WHAT THE TASK ASKS:
Word for word, restate the records that follow.

Items from a dataset
>>>

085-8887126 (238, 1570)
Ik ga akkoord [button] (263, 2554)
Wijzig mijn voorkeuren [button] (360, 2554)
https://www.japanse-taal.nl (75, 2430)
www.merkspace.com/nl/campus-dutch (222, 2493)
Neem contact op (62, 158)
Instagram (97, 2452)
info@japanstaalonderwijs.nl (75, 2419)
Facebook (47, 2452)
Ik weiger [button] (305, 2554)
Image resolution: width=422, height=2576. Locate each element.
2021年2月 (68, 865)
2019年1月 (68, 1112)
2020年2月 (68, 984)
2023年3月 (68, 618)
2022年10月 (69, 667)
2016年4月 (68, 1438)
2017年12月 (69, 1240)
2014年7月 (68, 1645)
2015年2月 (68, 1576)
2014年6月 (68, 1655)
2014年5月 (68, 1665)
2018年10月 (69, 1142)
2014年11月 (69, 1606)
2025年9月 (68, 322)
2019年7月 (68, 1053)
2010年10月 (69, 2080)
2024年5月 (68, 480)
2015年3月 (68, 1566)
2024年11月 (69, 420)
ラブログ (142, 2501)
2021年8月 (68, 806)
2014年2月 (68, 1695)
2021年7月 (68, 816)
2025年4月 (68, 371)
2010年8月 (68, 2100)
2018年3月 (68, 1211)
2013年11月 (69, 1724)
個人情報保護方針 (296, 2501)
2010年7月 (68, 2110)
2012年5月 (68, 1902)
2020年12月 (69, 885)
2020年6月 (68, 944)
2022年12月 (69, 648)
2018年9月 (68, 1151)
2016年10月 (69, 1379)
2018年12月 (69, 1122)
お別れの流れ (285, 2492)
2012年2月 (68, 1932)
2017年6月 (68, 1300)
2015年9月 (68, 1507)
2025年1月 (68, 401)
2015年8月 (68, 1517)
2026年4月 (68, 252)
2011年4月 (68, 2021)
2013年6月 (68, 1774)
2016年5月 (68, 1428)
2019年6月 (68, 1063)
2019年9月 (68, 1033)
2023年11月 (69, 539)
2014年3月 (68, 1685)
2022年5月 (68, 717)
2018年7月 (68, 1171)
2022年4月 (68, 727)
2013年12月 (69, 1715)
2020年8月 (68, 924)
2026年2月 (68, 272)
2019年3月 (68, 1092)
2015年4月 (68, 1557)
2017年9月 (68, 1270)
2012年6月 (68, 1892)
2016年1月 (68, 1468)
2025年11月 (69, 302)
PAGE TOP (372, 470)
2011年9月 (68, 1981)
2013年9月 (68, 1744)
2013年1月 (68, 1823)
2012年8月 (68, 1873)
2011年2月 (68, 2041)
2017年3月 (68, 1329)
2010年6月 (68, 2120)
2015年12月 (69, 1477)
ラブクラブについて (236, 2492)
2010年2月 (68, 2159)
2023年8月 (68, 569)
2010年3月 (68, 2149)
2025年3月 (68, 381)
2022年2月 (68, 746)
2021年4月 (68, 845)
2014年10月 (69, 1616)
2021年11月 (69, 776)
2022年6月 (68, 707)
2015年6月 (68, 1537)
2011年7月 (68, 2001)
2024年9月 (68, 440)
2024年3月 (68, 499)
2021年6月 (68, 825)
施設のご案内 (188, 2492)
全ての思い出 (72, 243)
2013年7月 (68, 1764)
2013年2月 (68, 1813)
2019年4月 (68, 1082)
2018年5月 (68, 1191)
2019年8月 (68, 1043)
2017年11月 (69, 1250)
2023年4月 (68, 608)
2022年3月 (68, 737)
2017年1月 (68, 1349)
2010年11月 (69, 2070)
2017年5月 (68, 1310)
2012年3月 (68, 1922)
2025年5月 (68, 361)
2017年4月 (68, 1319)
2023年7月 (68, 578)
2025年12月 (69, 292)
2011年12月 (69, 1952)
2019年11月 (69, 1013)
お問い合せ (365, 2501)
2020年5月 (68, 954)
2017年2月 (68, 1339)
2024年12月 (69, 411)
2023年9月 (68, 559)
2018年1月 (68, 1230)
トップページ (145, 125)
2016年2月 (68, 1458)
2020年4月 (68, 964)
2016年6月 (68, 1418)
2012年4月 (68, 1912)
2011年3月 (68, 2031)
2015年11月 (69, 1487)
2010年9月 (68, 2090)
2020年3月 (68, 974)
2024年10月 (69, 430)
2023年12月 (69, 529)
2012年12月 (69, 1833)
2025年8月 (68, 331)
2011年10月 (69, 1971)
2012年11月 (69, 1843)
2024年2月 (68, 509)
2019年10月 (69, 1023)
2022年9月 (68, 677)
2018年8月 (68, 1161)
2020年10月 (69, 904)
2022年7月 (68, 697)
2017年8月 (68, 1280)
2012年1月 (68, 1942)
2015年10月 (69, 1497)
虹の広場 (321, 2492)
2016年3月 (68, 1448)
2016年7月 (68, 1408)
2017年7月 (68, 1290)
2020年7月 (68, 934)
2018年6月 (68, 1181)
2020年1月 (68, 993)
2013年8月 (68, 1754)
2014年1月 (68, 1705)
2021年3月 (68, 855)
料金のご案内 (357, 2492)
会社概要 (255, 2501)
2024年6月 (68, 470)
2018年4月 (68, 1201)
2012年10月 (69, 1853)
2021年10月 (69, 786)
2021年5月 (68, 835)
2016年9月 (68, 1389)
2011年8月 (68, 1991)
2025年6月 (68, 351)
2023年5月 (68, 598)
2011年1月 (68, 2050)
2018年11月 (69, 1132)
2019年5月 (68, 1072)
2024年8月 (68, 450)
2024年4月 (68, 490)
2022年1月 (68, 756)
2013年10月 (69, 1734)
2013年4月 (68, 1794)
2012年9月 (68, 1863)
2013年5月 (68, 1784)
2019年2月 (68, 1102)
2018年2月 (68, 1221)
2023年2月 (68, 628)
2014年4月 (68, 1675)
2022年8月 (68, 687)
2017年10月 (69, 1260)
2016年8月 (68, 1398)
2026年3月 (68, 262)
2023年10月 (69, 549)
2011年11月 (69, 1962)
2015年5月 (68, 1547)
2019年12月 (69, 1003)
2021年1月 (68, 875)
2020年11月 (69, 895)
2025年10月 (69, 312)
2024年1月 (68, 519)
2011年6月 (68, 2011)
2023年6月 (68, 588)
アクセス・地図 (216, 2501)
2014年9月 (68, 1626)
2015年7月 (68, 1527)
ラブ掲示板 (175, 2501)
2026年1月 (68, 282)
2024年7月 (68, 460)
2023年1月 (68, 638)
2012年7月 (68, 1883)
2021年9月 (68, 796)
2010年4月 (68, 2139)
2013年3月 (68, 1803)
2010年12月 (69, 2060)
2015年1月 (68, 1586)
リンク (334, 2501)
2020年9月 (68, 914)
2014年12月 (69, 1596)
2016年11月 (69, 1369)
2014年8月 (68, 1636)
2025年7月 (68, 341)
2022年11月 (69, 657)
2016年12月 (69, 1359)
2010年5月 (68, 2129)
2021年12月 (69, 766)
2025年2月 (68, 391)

<<<

RESULT OF THIS TASK:
085-8887126 (238, 1570)
Ik ga akkoord [button] (263, 2554)
Wijzig mijn voorkeuren [button] (360, 2554)
https://www.japanse-taal.nl (75, 2430)
www.merkspace.com/nl/campus-dutch (222, 2493)
Neem contact op (62, 158)
Instagram (97, 2452)
info@japanstaalonderwijs.nl (75, 2419)
Facebook (47, 2452)
Ik weiger [button] (305, 2554)
Image resolution: width=422, height=2576. Locate each element.
2021年2月 (68, 865)
2019年1月 (68, 1112)
2020年2月 (68, 984)
2023年3月 (68, 618)
2022年10月 (69, 667)
2016年4月 (68, 1438)
2017年12月 (69, 1240)
2014年7月 (68, 1645)
2015年2月 (68, 1576)
2014年6月 (68, 1655)
2014年5月 (68, 1665)
2018年10月 (69, 1142)
2014年11月 (69, 1606)
2025年9月 (68, 322)
2019年7月 (68, 1053)
2010年10月 (69, 2080)
2024年5月 (68, 480)
2015年3月 (68, 1566)
2024年11月 (69, 420)
ラブログ (142, 2501)
2021年8月 (68, 806)
2014年2月 (68, 1695)
2021年7月 (68, 816)
2025年4月 (68, 371)
2010年8月 (68, 2100)
2018年3月 (68, 1211)
2013年11月 (69, 1724)
個人情報保護方針 (296, 2501)
2010年7月 (68, 2110)
2012年5月 (68, 1902)
2020年12月 (69, 885)
2020年6月 (68, 944)
2022年12月 (69, 648)
2018年9月 (68, 1151)
2016年10月 (69, 1379)
2018年12月 (69, 1122)
お別れの流れ (285, 2492)
2012年2月 (68, 1932)
2017年6月 (68, 1300)
2015年9月 (68, 1507)
2025年1月 (68, 401)
2015年8月 (68, 1517)
2026年4月 (68, 252)
2011年4月 (68, 2021)
2013年6月 (68, 1774)
2016年5月 (68, 1428)
2019年6月 (68, 1063)
2019年9月 (68, 1033)
2023年11月 (69, 539)
2014年3月 (68, 1685)
2022年5月 (68, 717)
2018年7月 (68, 1171)
2022年4月 (68, 727)
2013年12月 (69, 1715)
2020年8月 (68, 924)
2026年2月 (68, 272)
2019年3月 (68, 1092)
2015年4月 (68, 1557)
2017年9月 (68, 1270)
2012年6月 (68, 1892)
2016年1月 (68, 1468)
2025年11月 (69, 302)
PAGE TOP (372, 470)
2011年9月 (68, 1981)
2013年9月 (68, 1744)
2013年1月 (68, 1823)
2012年8月 (68, 1873)
2011年2月 (68, 2041)
2017年3月 (68, 1329)
2010年6月 (68, 2120)
2015年12月 (69, 1477)
ラブクラブについて (236, 2492)
2010年2月 (68, 2159)
2023年8月 (68, 569)
2010年3月 (68, 2149)
2025年3月 (68, 381)
2022年2月 (68, 746)
2021年4月 (68, 845)
2014年10月 (69, 1616)
2021年11月 (69, 776)
2022年6月 (68, 707)
2015年6月 (68, 1537)
2011年7月 (68, 2001)
2024年9月 (68, 440)
2024年3月 (68, 499)
2021年6月 (68, 825)
施設のご案内 (188, 2492)
全ての思い出 (72, 243)
2013年7月 (68, 1764)
2013年2月 (68, 1813)
2019年4月 (68, 1082)
2018年5月 (68, 1191)
2019年8月 (68, 1043)
2017年11月 (69, 1250)
2023年4月 (68, 608)
2022年3月 (68, 737)
2017年1月 (68, 1349)
2010年11月 (69, 2070)
2017年5月 (68, 1310)
2012年3月 (68, 1922)
2025年5月 (68, 361)
2017年4月 (68, 1319)
2023年7月 (68, 578)
2025年12月 (69, 292)
2011年12月 (69, 1952)
2019年11月 (69, 1013)
お問い合せ (365, 2501)
2020年5月 (68, 954)
2017年2月 (68, 1339)
2024年12月 (69, 411)
2023年9月 (68, 559)
2018年1月 (68, 1230)
トップページ (145, 125)
2016年2月 (68, 1458)
2020年4月 (68, 964)
2016年6月 (68, 1418)
2012年4月 (68, 1912)
2011年3月 (68, 2031)
2015年11月 (69, 1487)
2010年9月 (68, 2090)
2020年3月 (68, 974)
2024年10月 (69, 430)
2023年12月 (69, 529)
2012年12月 (69, 1833)
2025年8月 (68, 331)
2011年10月 (69, 1971)
2012年11月 (69, 1843)
2024年2月 (68, 509)
2019年10月 (69, 1023)
2022年9月 (68, 677)
2018年8月 (68, 1161)
2020年10月 (69, 904)
2022年7月 (68, 697)
2017年8月 (68, 1280)
2012年1月 (68, 1942)
2015年10月 (69, 1497)
虹の広場 (321, 2492)
2016年3月 (68, 1448)
2016年7月 (68, 1408)
2017年7月 (68, 1290)
2020年7月 (68, 934)
2018年6月 (68, 1181)
2020年1月 (68, 993)
2013年8月 (68, 1754)
2014年1月 (68, 1705)
2021年3月 (68, 855)
料金のご案内 (357, 2492)
会社概要 (255, 2501)
2024年6月 (68, 470)
2018年4月 (68, 1201)
2012年10月 (69, 1853)
2021年10月 (69, 786)
2021年5月 (68, 835)
2016年9月 (68, 1389)
2011年8月 (68, 1991)
2025年6月 (68, 351)
2023年5月 (68, 598)
2011年1月 (68, 2050)
2018年11月 (69, 1132)
2019年5月 (68, 1072)
2024年8月 (68, 450)
2024年4月 (68, 490)
2022年1月 (68, 756)
2013年10月 (69, 1734)
2013年4月 (68, 1794)
2012年9月 (68, 1863)
2013年5月 (68, 1784)
2019年2月 (68, 1102)
2018年2月 (68, 1221)
2023年2月 (68, 628)
2014年4月 (68, 1675)
2022年8月 (68, 687)
2017年10月 (69, 1260)
2016年8月 (68, 1398)
2026年3月 (68, 262)
2023年10月 (69, 549)
2011年11月 (69, 1962)
2015年5月 (68, 1547)
2019年12月 (69, 1003)
2021年1月 (68, 875)
2020年11月 (69, 895)
2025年10月 (69, 312)
2024年1月 (68, 519)
2011年6月 (68, 2011)
2023年6月 (68, 588)
アクセス・地図 (216, 2501)
2014年9月 (68, 1626)
2015年7月 (68, 1527)
ラブ掲示板 (175, 2501)
2026年1月 (68, 282)
2024年7月 (68, 460)
2023年1月 (68, 638)
2012年7月 (68, 1883)
2021年9月 (68, 796)
2010年4月 (68, 2139)
2013年3月 (68, 1803)
2010年12月 (69, 2060)
2015年1月 (68, 1586)
リンク (334, 2501)
2020年9月 (68, 914)
2014年12月 (69, 1596)
2016年11月 (69, 1369)
2014年8月 (68, 1636)
2025年7月 (68, 341)
2022年11月 (69, 657)
2016年12月 (69, 1359)
2010年5月 (68, 2129)
2021年12月 (69, 766)
2025年2月 (68, 391)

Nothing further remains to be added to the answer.